The Walmart Wage & Hour Train Rolls On
News came yesterday that Walmart lost its appeal of a $187.6 Million verdict in a Pennsylvania wage & hour case originally tried back in 2006. The suit alleged that 187,000 workers were denied their right to rest and lunch breaks under Pennsylvania state law. The case was notable because Walmart attempted to distance itself from its own documentation of time records for its PA employees, claiming that the timesheets were too faulty to be trusted.
The Plaintiffs argued that local managers were under ever-increasing pressure to cut costs, resulting in chronic understaffing that led some workers to work through their breaks, whether or not they were still on the clock. Walmart claimed the records that showed when employees punched in or out were too inaccurate to be used as legal evidence.

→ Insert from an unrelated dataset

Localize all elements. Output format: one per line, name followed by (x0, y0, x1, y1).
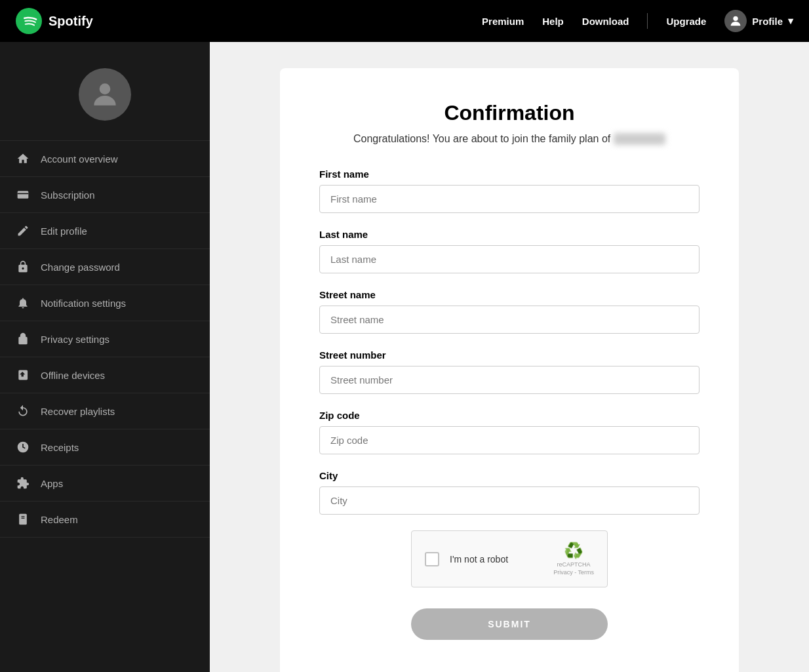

The Pennsylvania Superior Court apparently wasn’t thrilled with the argument, noting that the company’s own internal investigations had revealed illegal “off-the-clock” work. According to the Plaintiff’s Attorney’s press release, Walmart also tried to argue that it had been denied due process because the trial court refused to let it question each individual class member regarding their hours worked.
It wasn’t a total loss, though – the Court said that some of the plaintiff’s attorney’s fees were counted twice, and would have to be recalculated. That’s a drop in the bucket compared the the verdict and add-on penalties levied against the company. For a great breakdown of how the Pennsylvania Wage Payment and Collection Law turned a $49 Million verdict into $187 Million payout, see Phillip K. Miles’s Lawffice Space post here.
A Walmart spokesman said they are looking forward to further appeal.
All the while, the world is waiting with bated breath to see what the Supreme Court has to say about Dukes v. Wal-Mart, the biggest wage-and-hour class action ever1, which finally made its way to Washington. Though it is on the tip of every employment lawyer’s tongue, the question before SCOTUS doesn’t have that much to do with the wages or hours of Walmart employees, and everything to do with the nature and future of class actions in American jurisprudence.
The question before the Court is not whether Walmart violated any wage laws, but whether a class of this size – all women who worked for Walmart between 1998 and now – is really ever fair. Walmart is arguing that it is impossible for every women it’s employed for the past 13 years to have enough in common to be certified as a single class.
Oral arguments in that case are over (and seemed to go well for the retailer), and the decision is expected early this summer.